La Commission sanctionne aussi depuis longtemps les aides fiscales. Il s’agit pour l’essentiel de régimes fiscaux sélectifs excluant de leur champ d’application (en leur conférant un avantage fiscal) certaines catégories d’entreprises ou certaines entreprises bien identifiées se trouvant pourtant dans des situations « factuellement et juridiquement » comparables aux autres entreprises imposables. Ces exclusions ne sont justifiées ni par la nature, ni par l’économie du système fiscal de référence [1].
Par un arrêt « Forum 187 » du 22 juin 2006 [2], la Commission avait déjà franchi un cap en s’intéressant non plus à des législations fiscales «ordinaires» devenus sélectives mais à des législations instaurant directement des mécanismes d’optimisation fiscale [3]. Dix ans plus tard, la Commission relance son offensive contre l’optimisation fiscale abusive des multinationales. Avant de nous pencher sur le contentieux lié à cette nouvelle offensive de la Commission, il nous faut préciser les contextes politiques et juridiques dans lesquels elle s’inscrit.
I Le contexte politique et juridique de l’intervention de la Commission
A/ Le contexte politique
L’optimisation fiscale n’est pas illégale à condition qu’elle respecte certains principes et qu’elle ne dégénère pas en évasion fiscale. Rappelons que l’interdire relève de la gageure dans la mesure où cette interdiction, pour être efficiente, nécessiterait une harmonisation fiscale à l’échelle mondiale.
L’optimisation fiscale au sein des groupes multinationaux n’est que la résultante d’une conjonction de phénomènes tels que la disparité des taux d’imposition (ayant pour extrême les paradis fiscaux), la liberté d’établissement, la montée en puissance d’entreprises transnationales, les règles d’imposition filiales/ sociétés mères, le désir des multinationales de payer un minimum d’impôts voire, de ne plus en payer du tout. En plus d’être très discutable sur les plans éthiques et concurrentiels, l’optimisation fiscale représente pour les Etats une perte de ressources budgétaires considérable et ce, en pleine période de crise des finances publiques.

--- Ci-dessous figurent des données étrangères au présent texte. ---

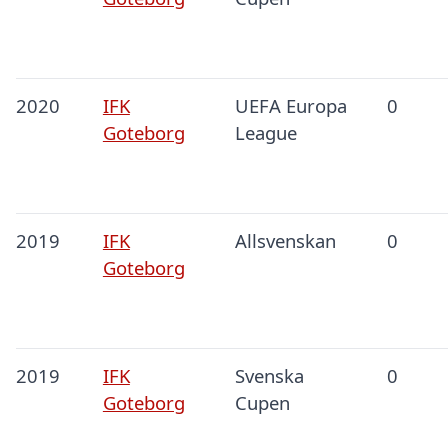
2020
IFK
UEFA Europa
0
Goteborg
League
2019
IFK
Allsvenskan
0
Goteborg
2019
IFK
Svenska
0
Goteborg
Cupen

La grogne des Etats (motivée et nécessitée par divers scandales tels que les « Panama Papers » ou bien encore le « Luxleaks ») trouve un écho au sein de l’OCDE. Si le plan BEPS (Base Erosion and Profit Shifting, optimisation fiscale) conclu en novembre 2015 au G20 d’Antalaya connaît bien une transcription au niveau communautaire (modification de la directive sur la coopération administrative afin de renforcer la transparence sur les impôts payés par les entreprises), le droit des aides d’Etat reste à ce jour le seul instrument de lutte efficace.
En effet, l’optimisation abusive est très difficilement condamnable sur le fondement des arsenaux juridiques nationaux et l’intervention de la Commission pour violation aux règles de libre concurrence demeure le seul garde-fou efficace et protecteur des Etats. L’intercession de la Commission permet aussi aux Etats d’éviter une confrontation directe à l’issue incertaine avec des entreprises dont ils redoutent le départ et les pertes d’emplois en résultant.
L’offensive de la Commission est aussi contentieuse. En juin 2014, la Commission a publié une première décision d’ouverture d’enquête concernant les pratiques de l’Irlande, du Luxembourg et de la Hollande avec comme entreprises désignées Apple en Irlande, FIAT Finances and Trades, Amazon et McDonald’s au Luxembourg et Starbucks en Hollande. La Commission a rendu ses décisions FIAT et Starbucks. D’autres entreprises comme Google sont aussi dans le viseur de la Commission.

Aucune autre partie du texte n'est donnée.